During a follow-up interview after treatment, I ask, “What are you doing today that makes it reasonable for me to assume that you are not going back to your drug of choice?” I look for two key indicators that an employee is working on themselves: action and attitude. First, they need to be doing something to help themselves. When they are, they also feel better. When employees are grateful for the chance to change, I believe they are on the right track. Gratitude and action together shows me that they are moving ahead. This does not happen overnight, so the employer has to have strong boundaries, only returning employees to safety-sensitive work once certain actions are fulfilled.

People are people, and what they say they are going to do, they don’t always do. Some people are moved to change when the pressure is on, but after that their effort dwindles. The return-to-work process cannot be dogmatic or inflexible; it must be reasonable. Sometimes we just have to give some solid direction and wait to see what happens.

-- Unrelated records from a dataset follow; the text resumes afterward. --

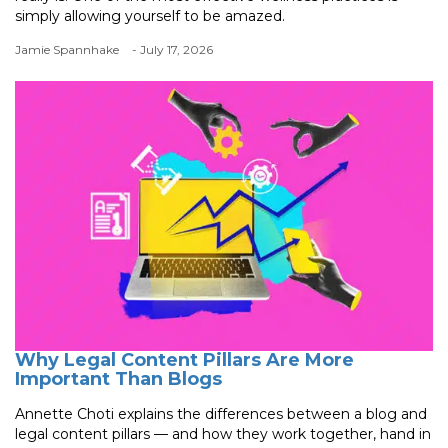
simply allowing yourself to be amazed.
Jamie Spannhake
- July 17, 2026
Why Legal Content Pillars Are More
Important Than Blogs
Annette Choti explains the differences between a blog and
legal content pillars — and how they work together, hand in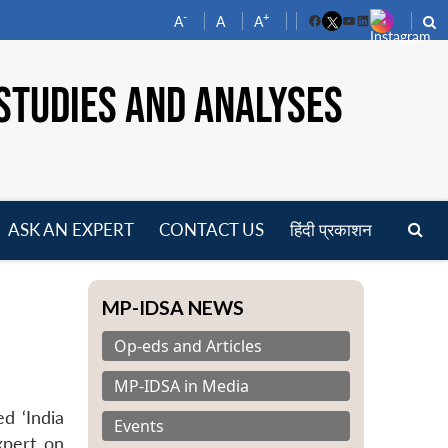
-
+
A
A
A
Facebook
YouTube
LinkedIn
STUDIES AND ANALYSES
ASK AN EXPERT
CONTACT US
हिंदी प्रकाशन
pen
enu
MP-IDSA NEWS
Op-eds and Articles
MP-IDSA in Media
d ‘India
Events
xpert on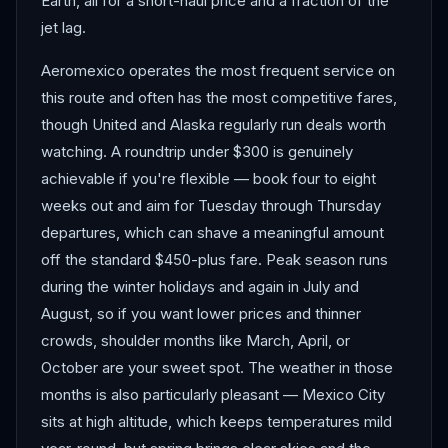
Earth, all for a short-haul price and a fraction of the
jet lag.
Aeromexico operates the most frequent service on
this route and often has the most competitive fares,
though United and Alaska regularly run deals worth
watching. A roundtrip under $300 is genuinely
achievable if you're flexible — book four to eight
weeks out and aim for Tuesday through Thursday
departures, which can shave a meaningful amount
off the standard $450-plus fare. Peak season runs
during the winter holidays and again in July and
August, so if you want lower prices and thinner
crowds, shoulder months like March, April, or
October are your sweet spot. The weather in those
months is also particularly pleasant — Mexico City
sits at high altitude, which keeps temperatures mild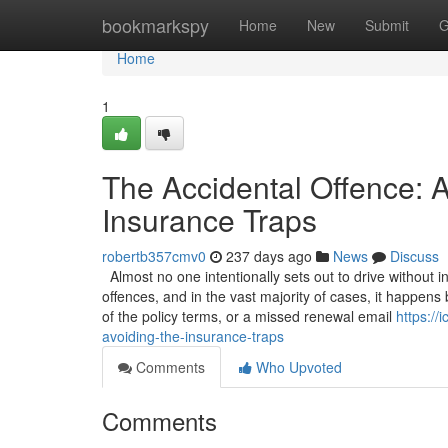
Home
bookmarkspy
Home
New
Submit
G
Home
1
The Accidental Offence: A
Insurance Traps
robertb357cmv0
237 days ago
News
Discuss
Almost no one intentionally sets out to drive without 
offences, and in the vast majority of cases, it happen
of the policy terms, or a missed renewal email
https://
avoiding-the-insurance-traps
Comments
Who Upvoted
Comments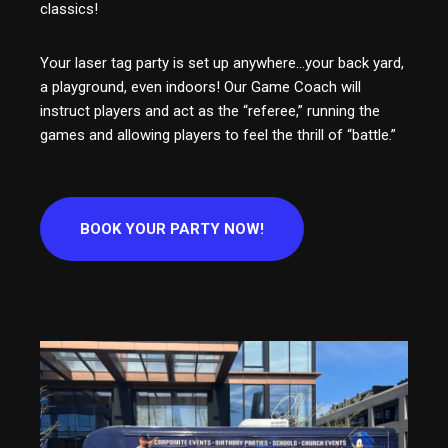
classics!
Your laser tag party is set up anywhere…your back yard,
a playground, even indoors! Our Game Coach will
instruct players and act as the “referee,” running the
games and allowing players to feel the thrill of “battle.”
BOOK YOUR PARTY NOW!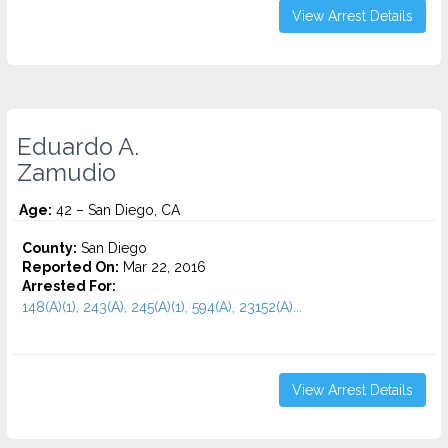
View Arrest Details
Eduardo A.
Zamudio
Age:
42 – San Diego, CA
County:
San Diego
Reported On:
Mar 22, 2016
Arrested For:
148(A)(1), 243(A), 245(A)(1), 594(A), 23152(A)...
View Arrest Details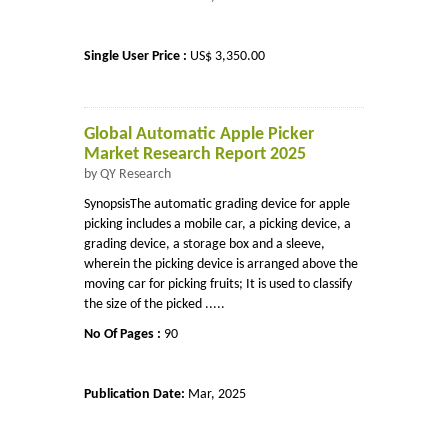
Single User Price :
US$ 3,350.00
Global Automatic Apple Picker
Market Research Report 2025
by QY Research
SynopsisThe automatic grading device for apple
picking includes a mobile car, a picking device, a
grading device, a storage box and a sleeve,
wherein the picking device is arranged above the
moving car for picking fruits; It is used to classify
the size of the picked .....
No Of Pages :
90
Publication Date:
Mar, 2025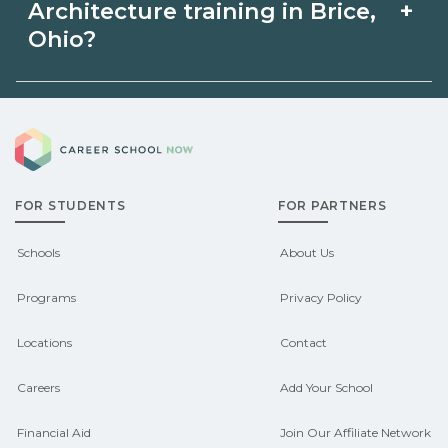
Architecture in Brice, Ohio may be
+
Architecture training in Brice,
intensive cohorts.
available through unions, employers, or
Ohio?
state programs. Schools can help you
Eligible students in Brice, Ohio may
explore sponsored options.
Career School Now
qualify for federal aid, grants,
scholarships, or employer support.
FOR STUDENTS
FOR PARTNERS
Contact each campus for guidance
and compare on CareerSchoolNow.org.
Schools
About Us
Programs
Privacy Policy
Locations
Contact
Careers
Add Your School
Financial Aid
Join Our Affiliate Network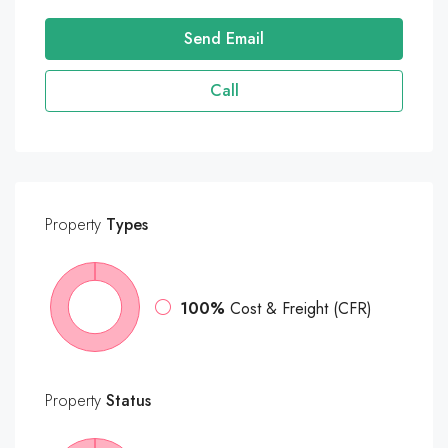
Send Email
Call
Property
Types
100%
Cost & Freight (CFR)
Property
Status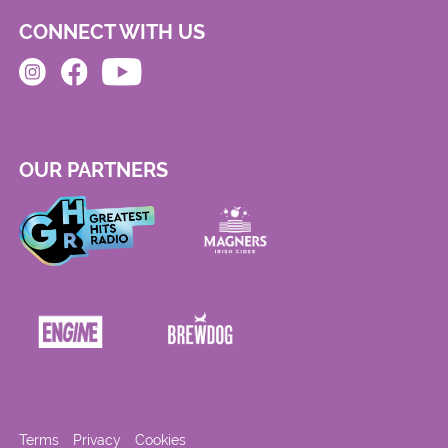
CONNECT WITH US
OUR PARTNERS
Terms
Privacy
Cookies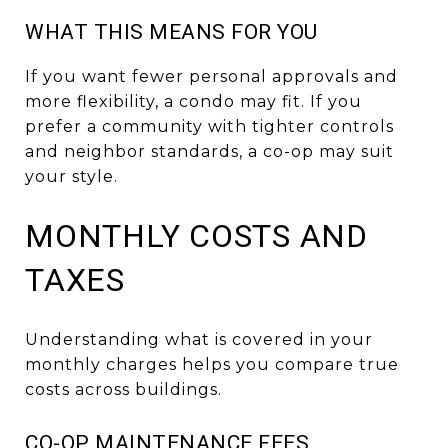
WHAT THIS MEANS FOR YOU
If you want fewer personal approvals and
more flexibility, a condo may fit. If you
prefer a community with tighter controls
and neighbor standards, a co-op may suit
your style.
MONTHLY COSTS AND
TAXES
Understanding what is covered in your
monthly charges helps you compare true
costs across buildings.
CO-OP MAINTENANCE FEES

While looking for characteristics in the employee and their behaviour that indicate a good change is taking place. I ask myself, “Does this person have a reasonable chance of not allowing alcohol or drugs to affect their job when they return to work?” The key word is reasonable. The process must be fluid while taking into account what the employee does. Are they moving away from drug usage or back to it?

If a person attends counselling rehab or self-help, the ultimate goal is the same, to get sober, stay sober and become a useful, safe employee that is not a risk due to substances. Just as addiction has recurring patterns or themes, recovery has patterns and themes that indicate whether the person is going in the right direction or not.